The pluginPatch and pluginRevision segments are each zero-padded to two digits and concatenated after a fixed leading 1, which sidesteps a NuGet limitation around minor-only version components. For the example 10001:

  • 1: fixed leading digit.
  • 00: pluginPatch (zero-padded), so plugin patch is 0.
  • 01: pluginRevision (zero-padded), so plugin revision is 1.

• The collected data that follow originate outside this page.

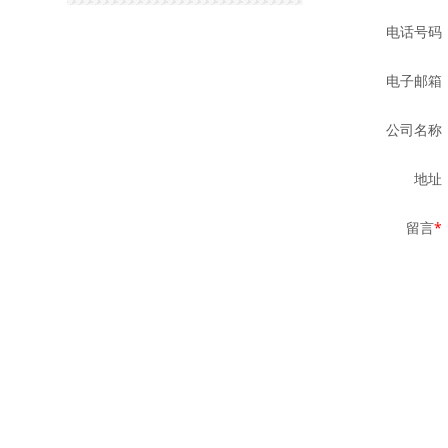
电话号码
电子邮箱
公司名称
地址
留言
*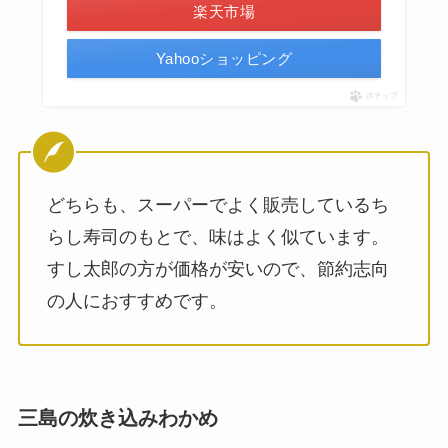
楽天市場
Yahooショッピング
ポチップ
どちらも、スーパーでよく販売しているち
らし寿司のもとで、味はよく似ています。
すし太郎の方が価格が安いので、節約志向
の人におすすめです。
三島の炊き込みわかめ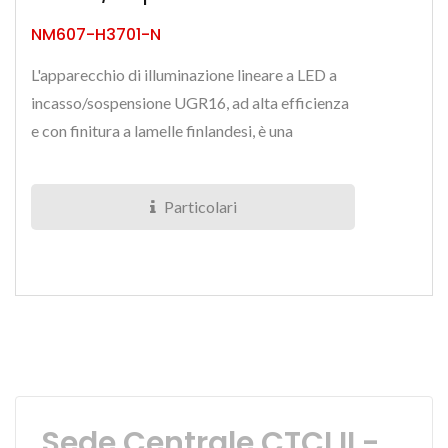
NM607-H3701-N
L'apparecchio di illuminazione lineare a LED a
incasso/sospensione UGR16, ad alta efficienza
e con finitura a lamelle finlandesi, è una
soluzione raffinata...
Particolari
Sede Centrale CTCI II -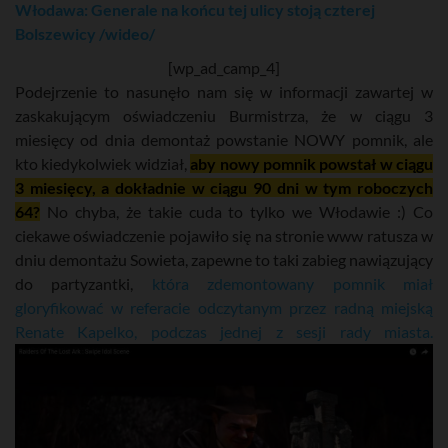
Włodawa: Generale na końcu tej ulicy stoją czterej
Bolszewicy /wideo/
[wp_ad_camp_4]
Podejrzenie to nasunęło nam się w informacji zawartej w
zaskakującym oświadczeniu Burmistrza, że w ciągu 3
miesięcy od dnia demontaż powstanie NOWY pomnik, ale
kto kiedykolwiek widział,
aby nowy pomnik powstał w ciągu
3 miesięcy, a dokładnie w ciągu 90 dni w tym roboczych
64?
No chyba, że takie cuda to tylko we Włodawie :) Co
ciekawe oświadczenie pojawiło się na stronie www ratusza w
dniu demontażu Sowieta, zapewne to taki zabieg nawiązujący
do partyzantki,
która zdemontowany pomnik miał
gloryfikować w referacie odczytanym przez radną miejską
Renate Kapelko, podczas jednej z sesji rady miasta.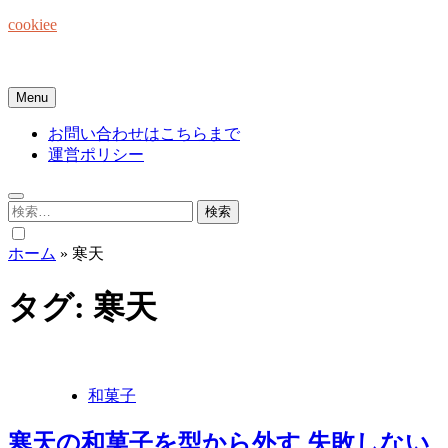
Skip
cookiee
to
content
お菓子でみんなを笑顔にしたい☆
Menu
お問い合わせはこちらまで
運営ポリシー
検
索:
ホーム
»
寒天
タグ:
寒天
和菓子
寒天の和菓子を型から外す 失敗しない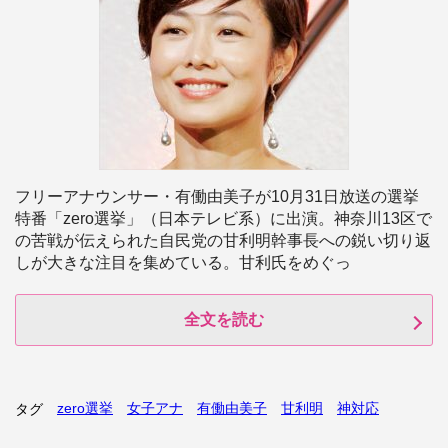
フリーアナウンサー・有働由美子が10月31日放送の選挙
特番「zero選挙」（日本テレビ系）に出演。神奈川13区で
の苦戦が伝えられた自民党の甘利明幹事長への鋭い切り返
しが大きな注目を集めている。甘利氏をめぐっ
全文を読む
zero選挙
女子アナ
有働由美子
甘利明
神対応
タグ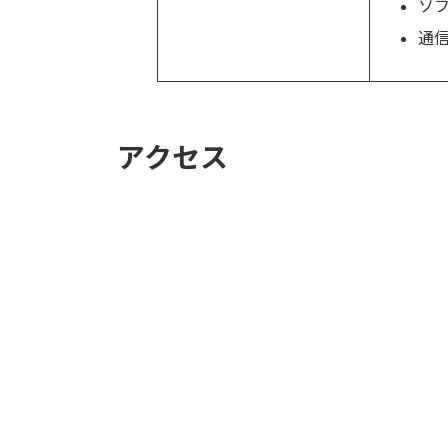
ソ
通
アクセス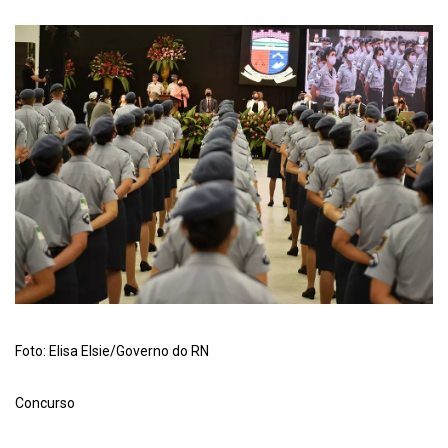
Foto: Elisa Elsie/Governo do RN
Concurso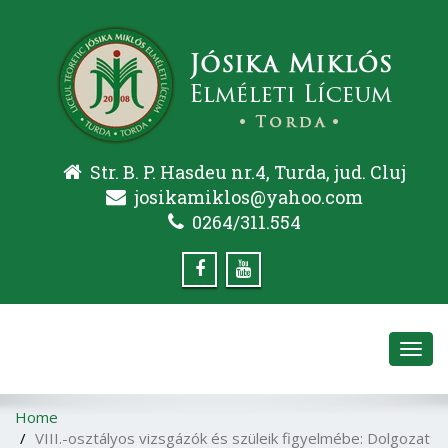
Str. B. P. Hasdeu nr.4, Turda, jud. Cluj
josikamiklos@yahoo.com
0264/311.554
Toggl
navig
Home
VIII.-osztályos vizsgázók és szüleik figyelmébe: Dolgozat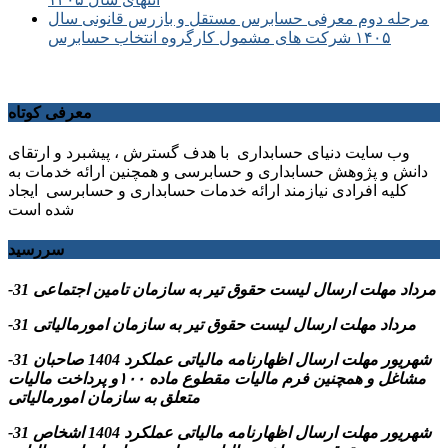
مرحله دوم معرفی حسابرس مستقل و بازرس قانونی سال
۱۴۰۵ شرکت های مشمول کارگروه انتخاب حسابرس
معرفی کوتاه
وب سایت دنیای حسابداری با هدف گسترش ، پیشبرد و ارتقای
دانش و پژوهش حسابداری و حسابرسی و همچنین ارائه خدمات به
کلیه افرادی نیازمند ارائه خدمات حسابداری و حسابرسی ایجاد
شده است
سررسید
-31 مرداد مهلت ارسال ليست حقوق تیر به سازمان تامین اجتماعی
-31 مرداد مهلت ارسال ليست حقوق تیر به سازمان امورمالیاتی
-31 شهریور مهلت ارسال اظهارنامه مالیاتی عملکرد 1404 صاحبان
مشاغل و همچنین فرم مالیات مقطوع ماده ۱۰۰و پرداخت مالیات
متعلق به سازمان امورمالیاتی
-31 شهریور مهلت ارسال اظهارنامه مالیاتی عملکرد 1404 اشخاص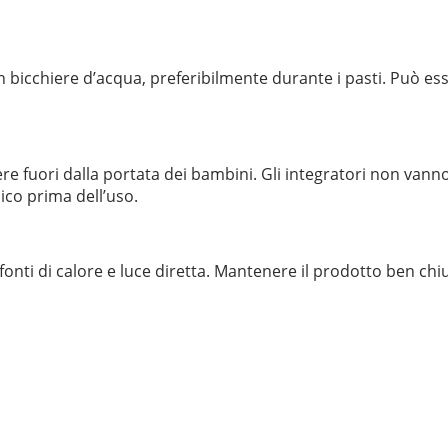
n bicchiere d’acqua, preferibilmente durante i pasti. Può e
e fuori dalla portata dei bambini. Gli integratori non vanno 
ico prima dell’uso.
onti di calore e luce diretta. Mantenere il prodotto ben chiu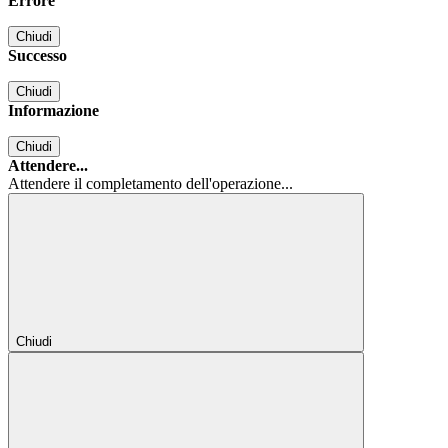
Errore
Chiudi
Successo
Chiudi
Informazione
Chiudi
Attendere...
Attendere il completamento dell'operazione...
Chiudi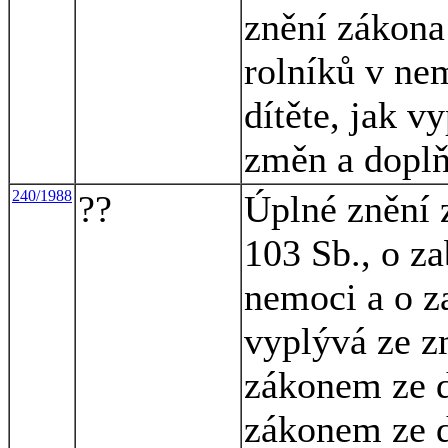
znění zákona
rolníků v ne
dítěte, jak 
změn a dopl
240/1988
??
Úplné znění 
103 Sb., o z
nemoci a o z
vyplývá ze z
zákonem ze d
zákonem ze d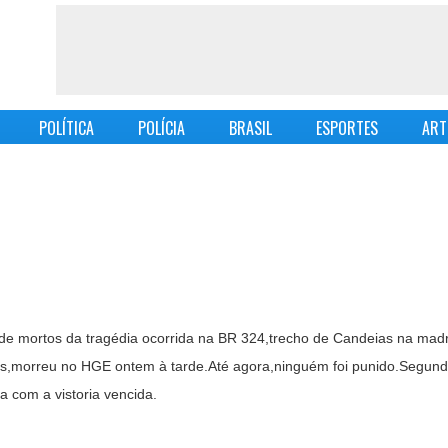
POLÍTICA
POLÍCIA
BRASIL
ESPORTES
ART
de mortos da tragédia ocorrida na BR 324,trecho de Candeias na mad
anos,morreu no HGE ontem à tarde.Até agora,ninguém foi punido.Segu
 com a vistoria vencida.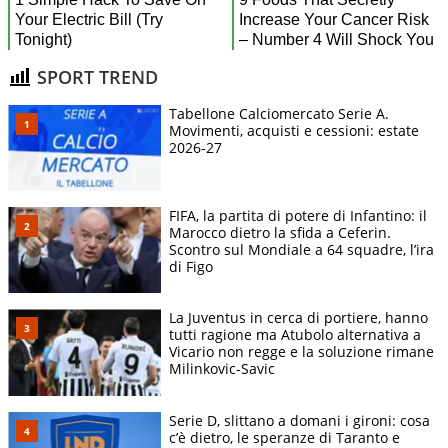
SPORT TREND
Tabellone Calciomercato Serie A.
Movimenti, acquisti e cessioni: estate
2026-27
FIFA, la partita di potere di Infantino: il
Marocco dietro la sfida a Ceferin.
Scontro sul Mondiale a 64 squadre, l’ira
di Figo
La Juventus in cerca di portiere, hanno
tutti ragione ma Atubolo alternativa a
Vicario non regge e la soluzione rimane
Milinkovic-Savic
Serie D, slittano a domani i gironi: cosa
c’è dietro, le speranze di Taranto e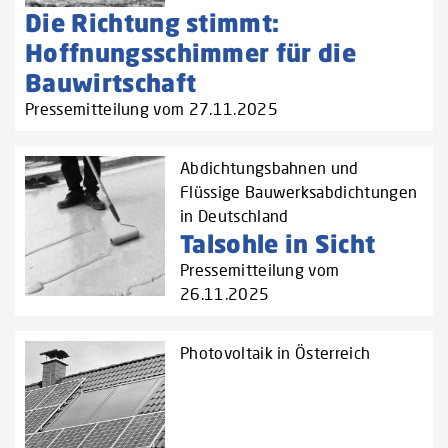
Die Richtung stimmt:
Hoffnungsschimmer für die
Bauwirtschaft
Pressemitteilung vom 27.11.2025
Abdichtungsbahnen und
Flüssige Bauwerksabdichtungen
in Deutschland
Talsohle in Sicht
Pressemitteilung vom
26.11.2025
Photovoltaik in Österreich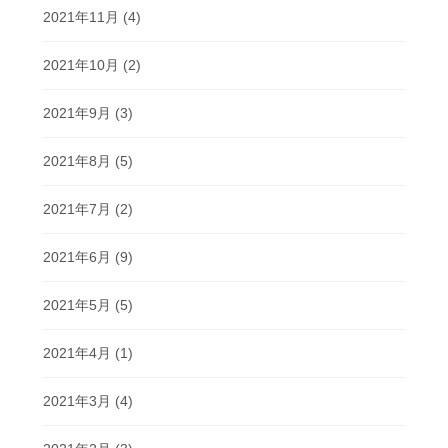
2021年11月
(4)
2021年10月
(2)
2021年9月
(3)
2021年8月
(5)
2021年7月
(2)
2021年6月
(9)
2021年5月
(5)
2021年4月
(1)
2021年3月
(4)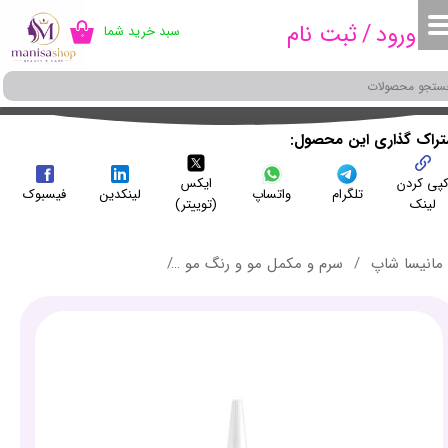
ورود
/
ثبت نام
سبد خرید شما
۰
حساب کاربری من
تغییر گذر واژه
سفارشات
شتراک گذاری این محصول
پی کردن
ایکس
خروج از حساب کاربری
تلگرام
واتساپ
لینکدین
فیسبوک
لینک
(توییتر)
مانیسا شاپ
سرم و مکمل مو و رنگ مو
روغن محافظ پوست سر لاکمه - r care scalp protector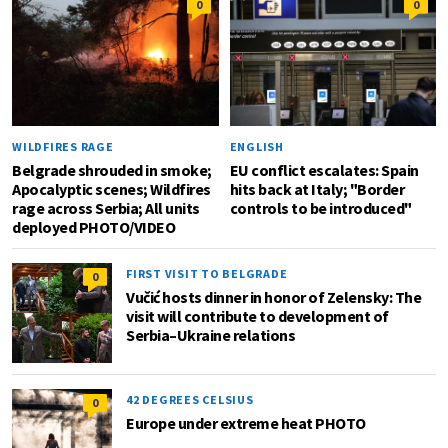
0
0
WILDFIRES RAGE
ENGLISH
Belgrade shrouded in smoke;
EU conflict escalates: Spain
Apocalyptic scenes; Wildfires
hits back at Italy; "Border
rage across Serbia; All units
controls to be introduced"
deployed PHOTO/VIDEO
FIRST VISIT TO BELGRADE
0
Vučić hosts dinner in honor of Zelensky: The
visit will contribute to development of
Serbia–Ukraine relations
42 DEGREES CELSIUS
0
Europe under extreme heat PHOTO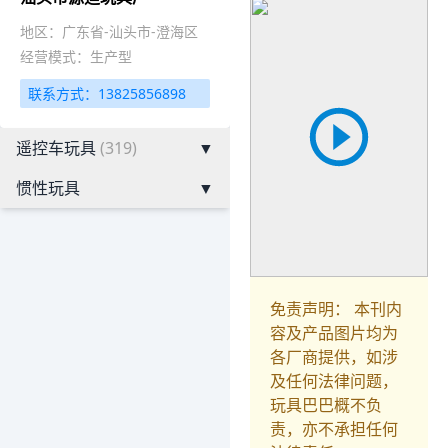
地区：广东省-汕头市-澄海区
经营模式：生产型
联系方式：13825856898
遥控车玩具
(319)
▼
惯性玩具
▼
免责声明： 本刊内
容及产品图片均为
各厂商提供，如涉
及任何法律问题，
玩具巴巴概不负
责，亦不承担任何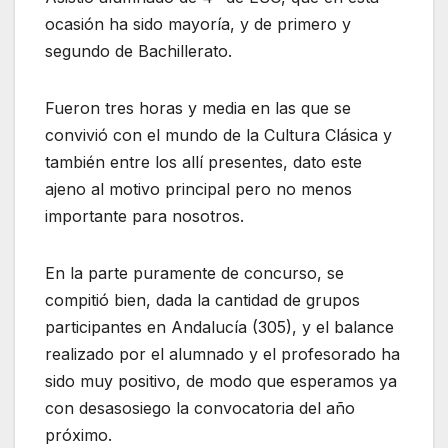
ocasión ha sido mayoría, y de primero y
segundo de Bachillerato.
Fueron tres horas y media en las que se
convivió con el mundo de la Cultura Clásica y
también entre los allí presentes, dato este
ajeno al motivo principal pero no menos
importante para nosotros.
En la parte puramente de concurso, se
compitió bien, dada la cantidad de grupos
participantes en Andalucía (305), y el balance
realizado por el alumnado y el profesorado ha
sido muy positivo, de modo que esperamos ya
con desasosiego la convocatoria del año
próximo.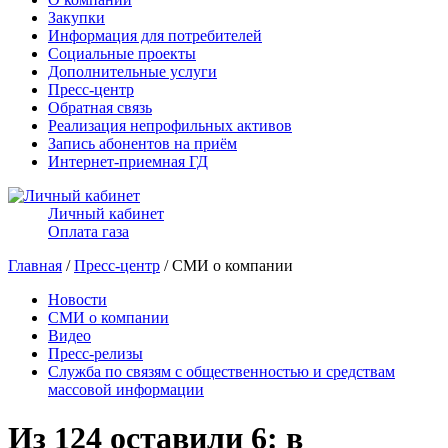
Закупки
Информация для потребителей
Социальные проекты
Дополнительные услуги
Пресс-центр
Обратная связь
Реализация непрофильных активов
Запись абонентов на приём
Интернет-приемная ГД
Личный кабинет
Оплата газа
Главная
/
Пресс-центр
/ СМИ о компании
Новости
СМИ о компании
Видео
Пресс-релизы
Служба по связям с общественностью и средствам
массовой информации
Из 124 оставили 6: в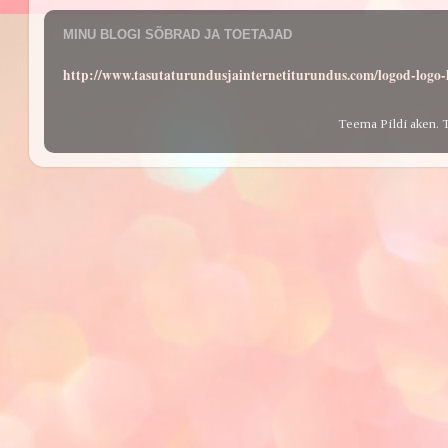
MINU BLOGI SÕBRAD JA TOETAJAD
http://www.tasutaturundusjainternetiturundus.com/logod-log
Teema Pildi aken. 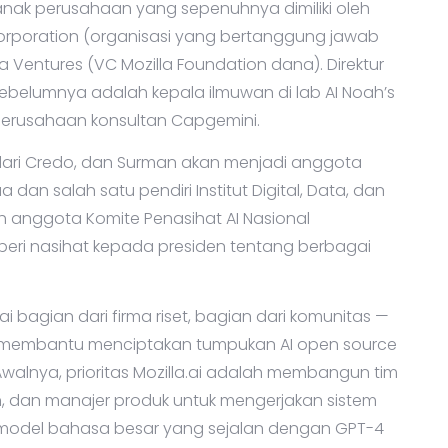
h anak perusahaan yang sepenuhnya dimiliki oleh
Corporation (organisasi yang bertanggung jawab
 Ventures (VC Mozilla Foundation dana). Direktur
ebelumnya adalah kepala ilmuwan di lab AI Noah’s
 perusahaan konsultan Capgemini.
h dari Credo, dan Surman akan menjadi anggota
 dan salah satu pendiri Institut Digital, Data, dan
h anggota Komite Penasihat AI Nasional
ri nasihat kepada presiden tentang berbagai
bagian dari firma riset, bagian dari komunitas —
k membantu menciptakan tumpukan AI open source
alnya, prioritas Mozilla.ai adalah membangun tim
uwan, dan manajer produk untuk mengerjakan sistem
model bahasa besar yang sejalan dengan GPT-4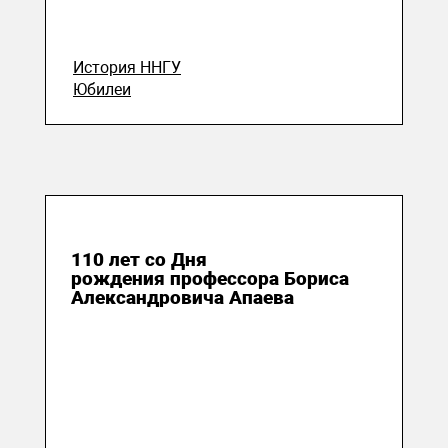
История ННГУ
Юбилеи
30 марта 2024
110 лет со Дня
рождения профессора Бориса
Александровича Апаева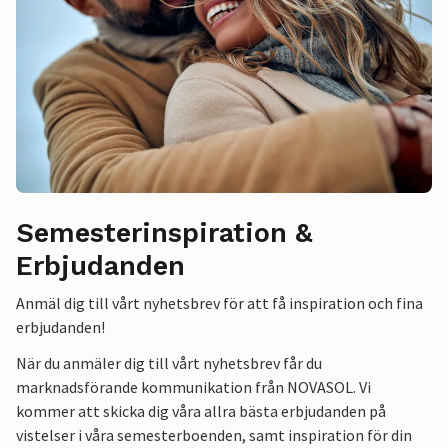
Semesterinspiration &
Erbjudanden
Anmäl dig till vårt nyhetsbrev för att få inspiration och fina
erbjudanden!
När du anmäler dig till vårt nyhetsbrev får du
marknadsförande kommunikation från NOVASOL. Vi
kommer att skicka dig våra allra bästa erbjudanden på
vistelser i våra semesterboenden, samt inspiration för din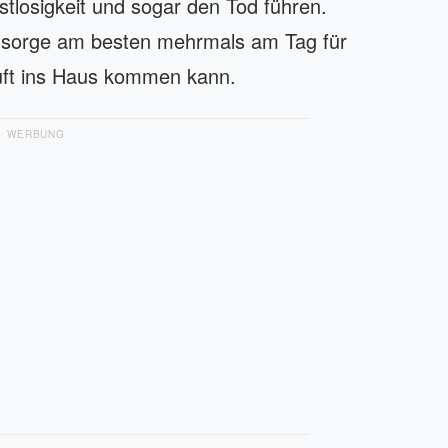
tlosigkeit und sogar den Tod führen.
d sorge am besten mehrmals am Tag für
uft ins Haus kommen kann.
WERBUNG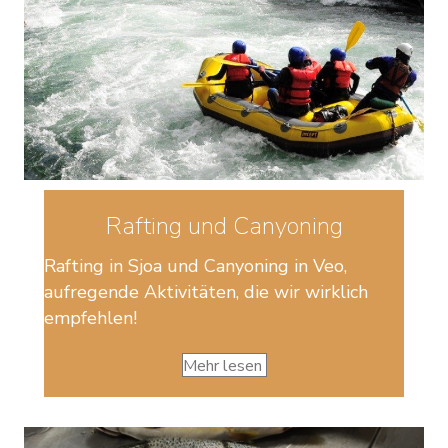
Rafting und Canyoning
Rafting in Sjoa und Canyoning in Veo,
aufregende Aktivitäten, die wir wirklich
empfehlen!
Mehr lesen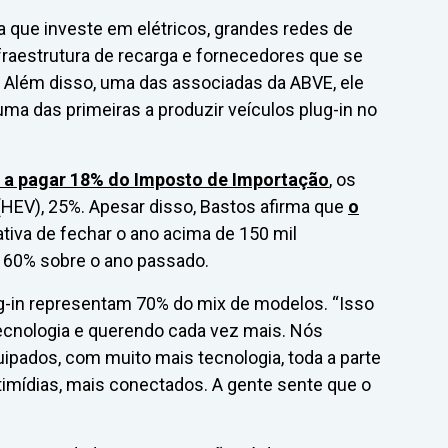
a que investe em elétricos, grandes redes de
raestrutura de recarga e fornecedores que se
l. Além disso, uma das associadas da ABVE, ele
uma das primeiras a produzir veículos plug-in no
 a pagar 18% do Imposto de Importação
, os
 (HEV), 25%. Apesar disso, Bastos afirma que
o
tiva de fechar o ano acima de 150 mil
 60% sobre o ano passado.
g-in representam 70% do mix de modelos. “Isso
cnologia e querendo cada vez mais. Nós
ipados, com muito mais tecnologia, toda a parte
timídias, mais conectados. A gente sente que o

The version above represents:

  • Plugin major: 27
  • Plugin minor: 2
  • Plugin patch: 0
  • Plugin revision: 1
  • Sequence number: 12
  • Commit short name: 6bcea16e2570

Unreleased versions#

{pluginMajor}.{pluginMinor}.1{pluginPatch}{pluginRevision}.0-{commitTimestamp}-{commitShortName}

# Example
27.2.10001.0-20240717164601-6bcea16e2570

Same 1{pluginPatch}{pluginRevision} encoding as the released form. The trailing -{commitTimestamp}-{commitShortName} makes the version a NuGet prerelease, so released versions sort above it.

The example represents:

  • Plugin major: 27
  • Plugin minor: 2
  • Plugin patch: 0
  • Plugin revision: 1
  • Commit timestamp: 20240717164601
  • Commit short name: 6bcea16e2570

The BSR supports commits on labels: pushing to a non-default label lets consumers resolve work-in-progress changes through the unreleased-version channel without disturbing the default label.

Available plugins#

The full list of supported C# plugins lives on the BSR plugins page (filter for C#). For how those plugins are packaged, see the bufbuild/plugins repository; to request a new plugin, file an issue.